Your goal - Set down all of the lines below exactly as they are given.

*** Opening Data extract ***

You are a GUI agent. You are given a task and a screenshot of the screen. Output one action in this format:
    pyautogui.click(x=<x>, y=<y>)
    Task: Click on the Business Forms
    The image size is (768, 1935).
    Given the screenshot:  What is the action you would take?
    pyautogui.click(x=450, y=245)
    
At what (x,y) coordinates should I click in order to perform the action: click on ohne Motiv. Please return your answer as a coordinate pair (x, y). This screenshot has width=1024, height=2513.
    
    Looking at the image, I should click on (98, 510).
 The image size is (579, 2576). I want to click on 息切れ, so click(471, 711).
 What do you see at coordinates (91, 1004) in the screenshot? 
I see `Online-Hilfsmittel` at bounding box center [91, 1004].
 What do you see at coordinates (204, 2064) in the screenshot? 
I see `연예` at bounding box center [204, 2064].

*** Closing Data extract ***

Solution to this exercise -
You are a GUI agent. You are given a task and a screenshot of the screen. Output one action in this format:
    pyautogui.click(x=<x>, y=<y>)
    Task: Click on the Business Forms
    The image size is (768, 1935).
    Given the screenshot:  What is the action you would take?
    pyautogui.click(x=450, y=245)
    
At what (x,y) coordinates should I click in order to perform the action: click on ohne Motiv. Please return your answer as a coordinate pair (x, y). This screenshot has width=1024, height=2513.
    
    Looking at the image, I should click on (98, 510).
 The image size is (579, 2576). I want to click on 息切れ, so click(471, 711).
 What do you see at coordinates (91, 1004) in the screenshot? 
I see `Online-Hilfsmittel` at bounding box center [91, 1004].
 What do you see at coordinates (204, 2064) in the screenshot? 
I see `연예` at bounding box center [204, 2064].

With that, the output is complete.